# Exercise instructions
Please filter the listing below and copy out the lines that hold "value".

# Records for this exercise
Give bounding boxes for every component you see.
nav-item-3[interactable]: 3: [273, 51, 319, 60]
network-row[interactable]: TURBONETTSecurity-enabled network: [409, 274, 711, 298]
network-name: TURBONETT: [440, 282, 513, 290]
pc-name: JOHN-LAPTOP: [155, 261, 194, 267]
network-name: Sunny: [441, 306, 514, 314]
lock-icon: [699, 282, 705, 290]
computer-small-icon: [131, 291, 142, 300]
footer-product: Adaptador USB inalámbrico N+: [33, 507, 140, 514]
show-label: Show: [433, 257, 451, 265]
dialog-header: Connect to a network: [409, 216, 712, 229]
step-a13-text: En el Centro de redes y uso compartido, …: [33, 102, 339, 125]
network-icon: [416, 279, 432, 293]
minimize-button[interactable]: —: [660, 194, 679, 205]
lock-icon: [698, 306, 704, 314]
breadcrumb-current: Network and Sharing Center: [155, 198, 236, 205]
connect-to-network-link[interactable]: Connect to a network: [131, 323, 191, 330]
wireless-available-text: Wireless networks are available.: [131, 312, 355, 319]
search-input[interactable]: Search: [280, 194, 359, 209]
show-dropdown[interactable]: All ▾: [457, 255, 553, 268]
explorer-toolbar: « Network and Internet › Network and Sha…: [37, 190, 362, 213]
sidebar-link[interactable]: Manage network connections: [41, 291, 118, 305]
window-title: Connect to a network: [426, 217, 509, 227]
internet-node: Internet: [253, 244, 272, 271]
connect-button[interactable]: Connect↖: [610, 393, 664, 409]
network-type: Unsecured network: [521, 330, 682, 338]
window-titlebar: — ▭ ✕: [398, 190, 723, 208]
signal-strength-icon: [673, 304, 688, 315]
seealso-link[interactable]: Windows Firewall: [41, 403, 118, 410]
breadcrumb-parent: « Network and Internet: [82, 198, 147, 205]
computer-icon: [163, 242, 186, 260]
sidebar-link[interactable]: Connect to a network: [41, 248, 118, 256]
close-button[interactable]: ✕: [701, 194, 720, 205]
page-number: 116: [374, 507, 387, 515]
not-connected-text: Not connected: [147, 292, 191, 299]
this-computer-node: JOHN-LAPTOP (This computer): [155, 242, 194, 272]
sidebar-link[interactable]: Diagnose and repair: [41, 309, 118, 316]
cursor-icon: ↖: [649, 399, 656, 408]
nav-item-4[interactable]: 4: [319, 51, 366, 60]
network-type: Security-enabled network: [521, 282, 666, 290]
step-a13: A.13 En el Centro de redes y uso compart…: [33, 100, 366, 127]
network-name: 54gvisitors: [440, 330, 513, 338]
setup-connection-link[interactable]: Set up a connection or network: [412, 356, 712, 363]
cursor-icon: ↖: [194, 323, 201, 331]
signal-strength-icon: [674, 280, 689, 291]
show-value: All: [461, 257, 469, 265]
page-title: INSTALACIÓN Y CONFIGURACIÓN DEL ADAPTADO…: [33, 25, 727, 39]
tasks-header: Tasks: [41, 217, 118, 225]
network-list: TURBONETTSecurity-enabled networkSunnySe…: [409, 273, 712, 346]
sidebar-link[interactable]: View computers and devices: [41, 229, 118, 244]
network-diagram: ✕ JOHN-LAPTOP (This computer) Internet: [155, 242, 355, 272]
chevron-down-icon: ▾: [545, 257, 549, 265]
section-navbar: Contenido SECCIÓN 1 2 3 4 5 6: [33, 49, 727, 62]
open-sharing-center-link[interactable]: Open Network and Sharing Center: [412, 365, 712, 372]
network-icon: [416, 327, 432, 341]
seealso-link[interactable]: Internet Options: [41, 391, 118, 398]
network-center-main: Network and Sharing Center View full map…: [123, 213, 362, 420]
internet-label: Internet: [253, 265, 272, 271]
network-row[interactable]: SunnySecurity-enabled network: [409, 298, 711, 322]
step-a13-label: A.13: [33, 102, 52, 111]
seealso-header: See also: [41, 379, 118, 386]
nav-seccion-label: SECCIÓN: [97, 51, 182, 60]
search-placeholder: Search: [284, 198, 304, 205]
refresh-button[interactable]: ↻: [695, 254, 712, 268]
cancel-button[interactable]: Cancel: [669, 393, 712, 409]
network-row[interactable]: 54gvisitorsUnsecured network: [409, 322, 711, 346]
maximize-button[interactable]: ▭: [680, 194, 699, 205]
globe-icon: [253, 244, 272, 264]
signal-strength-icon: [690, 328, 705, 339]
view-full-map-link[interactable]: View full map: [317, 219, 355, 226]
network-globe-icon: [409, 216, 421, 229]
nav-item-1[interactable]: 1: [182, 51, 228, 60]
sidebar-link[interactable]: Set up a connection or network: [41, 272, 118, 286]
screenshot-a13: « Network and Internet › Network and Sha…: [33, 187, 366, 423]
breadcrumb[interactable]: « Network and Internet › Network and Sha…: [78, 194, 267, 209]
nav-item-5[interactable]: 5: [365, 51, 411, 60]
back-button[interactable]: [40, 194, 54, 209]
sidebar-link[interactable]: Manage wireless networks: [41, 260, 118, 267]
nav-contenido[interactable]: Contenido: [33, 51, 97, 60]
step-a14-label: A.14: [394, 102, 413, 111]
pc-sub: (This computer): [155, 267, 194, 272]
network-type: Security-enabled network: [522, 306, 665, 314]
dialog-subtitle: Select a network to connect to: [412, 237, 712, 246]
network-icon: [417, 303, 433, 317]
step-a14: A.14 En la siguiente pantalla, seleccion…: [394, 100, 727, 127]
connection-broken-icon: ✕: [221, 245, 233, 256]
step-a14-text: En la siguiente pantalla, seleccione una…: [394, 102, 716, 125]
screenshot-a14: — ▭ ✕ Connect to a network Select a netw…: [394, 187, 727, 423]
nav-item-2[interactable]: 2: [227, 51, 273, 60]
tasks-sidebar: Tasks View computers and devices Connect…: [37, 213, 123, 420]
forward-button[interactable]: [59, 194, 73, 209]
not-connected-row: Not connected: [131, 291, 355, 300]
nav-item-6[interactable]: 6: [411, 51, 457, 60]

--

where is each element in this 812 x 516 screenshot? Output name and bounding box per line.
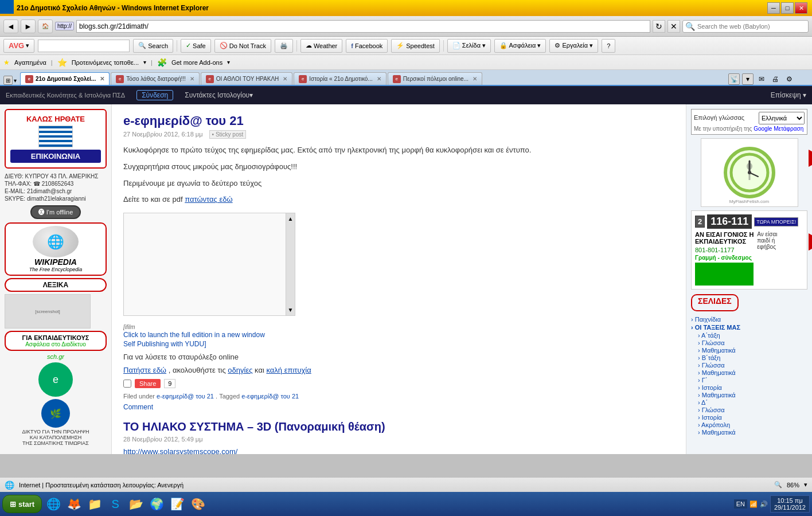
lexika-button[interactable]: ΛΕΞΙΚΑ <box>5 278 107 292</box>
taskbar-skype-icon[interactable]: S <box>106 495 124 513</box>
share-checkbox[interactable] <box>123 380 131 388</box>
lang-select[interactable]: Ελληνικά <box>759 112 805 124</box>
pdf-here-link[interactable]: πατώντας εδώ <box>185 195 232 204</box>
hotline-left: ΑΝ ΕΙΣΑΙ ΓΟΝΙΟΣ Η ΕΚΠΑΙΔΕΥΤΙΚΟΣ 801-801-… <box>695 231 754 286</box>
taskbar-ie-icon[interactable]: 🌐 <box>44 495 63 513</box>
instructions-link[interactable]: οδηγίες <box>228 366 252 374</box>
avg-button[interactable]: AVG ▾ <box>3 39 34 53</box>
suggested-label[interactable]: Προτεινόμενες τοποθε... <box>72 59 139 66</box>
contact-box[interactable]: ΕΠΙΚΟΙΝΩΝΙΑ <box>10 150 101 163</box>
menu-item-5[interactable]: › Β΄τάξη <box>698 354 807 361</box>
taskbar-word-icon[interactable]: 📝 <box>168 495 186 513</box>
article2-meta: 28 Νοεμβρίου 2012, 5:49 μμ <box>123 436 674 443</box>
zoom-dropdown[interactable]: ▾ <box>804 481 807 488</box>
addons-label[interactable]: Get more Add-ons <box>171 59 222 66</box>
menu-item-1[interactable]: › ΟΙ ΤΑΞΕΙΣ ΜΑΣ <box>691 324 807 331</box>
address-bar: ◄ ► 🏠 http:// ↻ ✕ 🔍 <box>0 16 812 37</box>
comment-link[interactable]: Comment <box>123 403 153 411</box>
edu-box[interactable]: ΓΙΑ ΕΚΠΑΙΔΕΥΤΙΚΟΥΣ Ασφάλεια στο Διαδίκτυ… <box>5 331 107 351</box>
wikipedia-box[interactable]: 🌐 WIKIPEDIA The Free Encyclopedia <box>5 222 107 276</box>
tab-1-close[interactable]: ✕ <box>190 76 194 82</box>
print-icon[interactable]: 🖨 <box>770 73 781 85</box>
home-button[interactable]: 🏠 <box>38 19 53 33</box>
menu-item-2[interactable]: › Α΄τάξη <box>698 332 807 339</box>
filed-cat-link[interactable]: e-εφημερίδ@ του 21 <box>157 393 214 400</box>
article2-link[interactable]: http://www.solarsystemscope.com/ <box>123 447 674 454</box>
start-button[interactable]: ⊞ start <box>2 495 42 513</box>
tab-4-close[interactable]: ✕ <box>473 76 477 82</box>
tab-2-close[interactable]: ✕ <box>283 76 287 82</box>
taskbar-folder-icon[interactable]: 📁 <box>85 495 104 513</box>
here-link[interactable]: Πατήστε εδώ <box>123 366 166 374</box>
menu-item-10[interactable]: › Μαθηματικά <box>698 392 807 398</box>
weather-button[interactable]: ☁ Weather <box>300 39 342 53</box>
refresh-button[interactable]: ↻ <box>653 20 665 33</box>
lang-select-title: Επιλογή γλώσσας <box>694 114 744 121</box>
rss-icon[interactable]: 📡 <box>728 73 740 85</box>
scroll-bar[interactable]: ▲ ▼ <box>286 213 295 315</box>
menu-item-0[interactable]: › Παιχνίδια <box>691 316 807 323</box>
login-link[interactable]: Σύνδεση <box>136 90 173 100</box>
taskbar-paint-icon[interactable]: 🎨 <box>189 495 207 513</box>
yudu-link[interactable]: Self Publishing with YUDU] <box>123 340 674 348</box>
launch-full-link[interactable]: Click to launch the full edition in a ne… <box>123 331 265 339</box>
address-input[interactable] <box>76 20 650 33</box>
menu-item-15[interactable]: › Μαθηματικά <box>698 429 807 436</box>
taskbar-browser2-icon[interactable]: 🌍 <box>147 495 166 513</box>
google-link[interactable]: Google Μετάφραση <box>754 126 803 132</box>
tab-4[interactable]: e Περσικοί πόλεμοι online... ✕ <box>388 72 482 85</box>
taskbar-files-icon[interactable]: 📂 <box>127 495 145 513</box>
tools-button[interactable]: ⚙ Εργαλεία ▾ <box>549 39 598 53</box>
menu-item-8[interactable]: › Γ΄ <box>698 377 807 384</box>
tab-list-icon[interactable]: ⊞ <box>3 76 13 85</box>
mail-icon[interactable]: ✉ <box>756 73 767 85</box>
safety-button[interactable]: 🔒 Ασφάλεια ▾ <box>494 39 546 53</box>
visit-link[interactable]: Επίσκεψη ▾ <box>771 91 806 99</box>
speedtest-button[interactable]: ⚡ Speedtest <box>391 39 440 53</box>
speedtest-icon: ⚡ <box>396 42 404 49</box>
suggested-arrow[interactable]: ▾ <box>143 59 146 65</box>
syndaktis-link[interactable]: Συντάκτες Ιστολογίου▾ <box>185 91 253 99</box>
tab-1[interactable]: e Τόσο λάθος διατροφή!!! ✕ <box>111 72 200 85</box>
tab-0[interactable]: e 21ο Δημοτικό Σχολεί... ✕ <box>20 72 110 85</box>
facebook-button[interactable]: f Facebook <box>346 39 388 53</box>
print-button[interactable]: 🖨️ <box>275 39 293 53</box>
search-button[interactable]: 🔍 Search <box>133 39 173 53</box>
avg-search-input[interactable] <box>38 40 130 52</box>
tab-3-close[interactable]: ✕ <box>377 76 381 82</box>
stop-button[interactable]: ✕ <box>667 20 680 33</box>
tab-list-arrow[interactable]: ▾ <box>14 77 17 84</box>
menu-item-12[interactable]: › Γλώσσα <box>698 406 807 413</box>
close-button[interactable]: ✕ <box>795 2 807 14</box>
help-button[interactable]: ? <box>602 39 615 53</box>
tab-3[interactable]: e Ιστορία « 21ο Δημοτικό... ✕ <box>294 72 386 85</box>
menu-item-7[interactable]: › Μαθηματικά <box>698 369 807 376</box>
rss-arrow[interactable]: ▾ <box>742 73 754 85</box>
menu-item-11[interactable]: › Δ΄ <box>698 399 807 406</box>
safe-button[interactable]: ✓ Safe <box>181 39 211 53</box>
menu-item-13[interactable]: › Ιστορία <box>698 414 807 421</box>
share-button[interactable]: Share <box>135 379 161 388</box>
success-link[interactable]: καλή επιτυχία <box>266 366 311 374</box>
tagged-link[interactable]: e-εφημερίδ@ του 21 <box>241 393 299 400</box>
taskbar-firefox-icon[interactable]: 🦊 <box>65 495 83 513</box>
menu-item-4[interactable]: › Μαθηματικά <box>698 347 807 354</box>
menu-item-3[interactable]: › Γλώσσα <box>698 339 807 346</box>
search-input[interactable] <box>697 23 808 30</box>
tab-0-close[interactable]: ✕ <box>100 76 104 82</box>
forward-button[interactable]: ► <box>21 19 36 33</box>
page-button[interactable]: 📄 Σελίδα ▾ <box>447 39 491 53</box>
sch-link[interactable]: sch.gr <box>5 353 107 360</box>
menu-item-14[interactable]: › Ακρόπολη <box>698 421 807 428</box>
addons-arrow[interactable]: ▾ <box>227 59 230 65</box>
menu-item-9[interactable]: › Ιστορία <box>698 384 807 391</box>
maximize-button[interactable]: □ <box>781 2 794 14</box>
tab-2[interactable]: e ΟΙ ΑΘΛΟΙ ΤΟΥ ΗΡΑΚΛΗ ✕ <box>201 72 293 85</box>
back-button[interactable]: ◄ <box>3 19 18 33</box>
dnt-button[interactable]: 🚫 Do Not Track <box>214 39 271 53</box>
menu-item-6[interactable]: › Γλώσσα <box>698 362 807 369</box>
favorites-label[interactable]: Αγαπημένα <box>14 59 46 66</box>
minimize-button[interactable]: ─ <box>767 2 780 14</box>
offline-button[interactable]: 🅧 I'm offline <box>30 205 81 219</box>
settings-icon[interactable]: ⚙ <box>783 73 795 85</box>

--

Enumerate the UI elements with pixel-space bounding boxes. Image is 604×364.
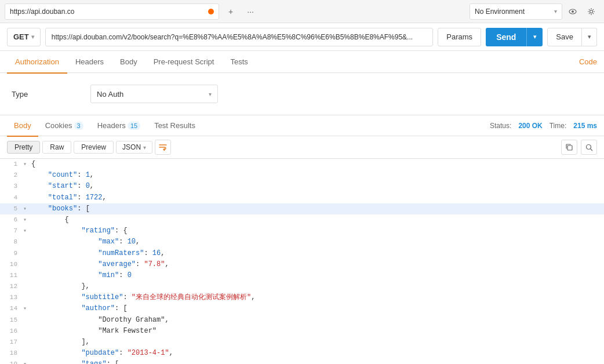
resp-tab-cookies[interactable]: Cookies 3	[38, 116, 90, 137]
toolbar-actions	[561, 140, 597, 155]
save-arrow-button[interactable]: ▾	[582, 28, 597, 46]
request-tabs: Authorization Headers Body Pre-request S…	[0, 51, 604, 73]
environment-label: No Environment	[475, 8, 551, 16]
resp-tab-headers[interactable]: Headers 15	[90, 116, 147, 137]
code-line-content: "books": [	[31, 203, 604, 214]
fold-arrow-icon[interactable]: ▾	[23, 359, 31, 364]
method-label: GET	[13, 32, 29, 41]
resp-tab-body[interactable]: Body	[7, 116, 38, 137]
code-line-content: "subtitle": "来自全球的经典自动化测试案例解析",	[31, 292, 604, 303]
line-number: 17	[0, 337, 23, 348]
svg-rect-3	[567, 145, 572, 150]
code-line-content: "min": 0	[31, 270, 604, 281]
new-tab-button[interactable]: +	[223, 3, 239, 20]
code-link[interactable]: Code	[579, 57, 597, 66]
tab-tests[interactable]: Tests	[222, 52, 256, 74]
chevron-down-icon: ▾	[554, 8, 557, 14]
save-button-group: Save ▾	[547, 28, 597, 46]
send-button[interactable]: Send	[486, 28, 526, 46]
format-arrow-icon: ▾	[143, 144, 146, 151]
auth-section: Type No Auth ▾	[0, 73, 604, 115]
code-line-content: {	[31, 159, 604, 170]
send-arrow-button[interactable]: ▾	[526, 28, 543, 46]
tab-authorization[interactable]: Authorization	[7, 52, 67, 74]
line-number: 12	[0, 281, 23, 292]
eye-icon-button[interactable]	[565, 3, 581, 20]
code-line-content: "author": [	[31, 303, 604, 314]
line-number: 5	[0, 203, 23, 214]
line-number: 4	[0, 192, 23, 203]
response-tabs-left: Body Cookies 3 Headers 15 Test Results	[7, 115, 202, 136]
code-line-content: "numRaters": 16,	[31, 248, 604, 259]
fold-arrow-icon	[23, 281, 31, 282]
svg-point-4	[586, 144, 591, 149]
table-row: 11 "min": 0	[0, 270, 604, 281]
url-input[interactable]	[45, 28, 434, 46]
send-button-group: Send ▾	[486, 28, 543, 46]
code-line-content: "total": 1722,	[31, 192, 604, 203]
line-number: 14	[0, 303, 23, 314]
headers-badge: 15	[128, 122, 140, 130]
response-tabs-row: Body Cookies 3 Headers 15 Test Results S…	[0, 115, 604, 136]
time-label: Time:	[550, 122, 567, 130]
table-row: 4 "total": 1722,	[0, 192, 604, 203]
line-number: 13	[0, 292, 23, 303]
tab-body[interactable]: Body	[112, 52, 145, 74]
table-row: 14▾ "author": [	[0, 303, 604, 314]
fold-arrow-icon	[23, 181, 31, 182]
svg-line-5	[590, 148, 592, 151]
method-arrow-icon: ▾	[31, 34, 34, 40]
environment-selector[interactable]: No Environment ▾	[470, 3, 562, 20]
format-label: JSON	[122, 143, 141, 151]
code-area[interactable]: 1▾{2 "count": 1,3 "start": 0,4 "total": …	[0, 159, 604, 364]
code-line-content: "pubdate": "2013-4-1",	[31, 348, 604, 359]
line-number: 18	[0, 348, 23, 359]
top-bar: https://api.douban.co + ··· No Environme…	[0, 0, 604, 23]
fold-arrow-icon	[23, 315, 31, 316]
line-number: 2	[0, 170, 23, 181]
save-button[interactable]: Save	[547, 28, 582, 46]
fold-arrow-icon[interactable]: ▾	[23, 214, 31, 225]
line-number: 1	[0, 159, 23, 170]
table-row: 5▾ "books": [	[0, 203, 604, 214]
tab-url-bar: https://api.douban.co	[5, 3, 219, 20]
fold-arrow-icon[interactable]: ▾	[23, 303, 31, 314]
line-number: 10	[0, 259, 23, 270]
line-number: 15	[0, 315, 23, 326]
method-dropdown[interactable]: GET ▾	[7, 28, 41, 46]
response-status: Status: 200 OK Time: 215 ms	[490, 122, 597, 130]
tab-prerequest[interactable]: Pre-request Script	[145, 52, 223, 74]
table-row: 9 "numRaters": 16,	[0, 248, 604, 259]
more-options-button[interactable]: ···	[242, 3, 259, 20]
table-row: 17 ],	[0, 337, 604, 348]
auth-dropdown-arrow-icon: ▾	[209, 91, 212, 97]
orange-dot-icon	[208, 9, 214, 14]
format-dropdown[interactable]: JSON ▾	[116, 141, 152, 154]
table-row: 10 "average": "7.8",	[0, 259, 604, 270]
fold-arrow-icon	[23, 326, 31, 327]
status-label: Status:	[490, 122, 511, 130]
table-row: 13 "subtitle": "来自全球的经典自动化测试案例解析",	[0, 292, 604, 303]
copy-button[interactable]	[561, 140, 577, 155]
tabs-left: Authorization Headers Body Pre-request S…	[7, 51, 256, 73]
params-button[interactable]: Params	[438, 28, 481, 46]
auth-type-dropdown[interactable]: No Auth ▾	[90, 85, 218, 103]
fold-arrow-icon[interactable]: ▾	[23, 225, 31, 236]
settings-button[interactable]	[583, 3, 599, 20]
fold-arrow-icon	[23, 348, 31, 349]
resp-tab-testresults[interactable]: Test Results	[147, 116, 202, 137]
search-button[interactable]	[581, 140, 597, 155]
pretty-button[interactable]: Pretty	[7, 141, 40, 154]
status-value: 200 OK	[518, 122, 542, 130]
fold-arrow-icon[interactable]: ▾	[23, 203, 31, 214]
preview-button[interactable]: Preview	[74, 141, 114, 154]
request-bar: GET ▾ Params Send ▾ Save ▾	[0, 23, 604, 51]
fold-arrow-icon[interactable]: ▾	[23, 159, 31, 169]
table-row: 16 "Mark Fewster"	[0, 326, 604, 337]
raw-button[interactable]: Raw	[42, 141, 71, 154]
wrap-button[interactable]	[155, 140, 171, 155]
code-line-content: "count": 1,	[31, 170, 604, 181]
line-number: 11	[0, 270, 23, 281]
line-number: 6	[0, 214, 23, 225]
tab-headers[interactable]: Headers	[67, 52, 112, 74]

# Result of this exercise
show-value: All: [461, 257, 469, 265]
status-value: 200 OK	[518, 122, 542, 130]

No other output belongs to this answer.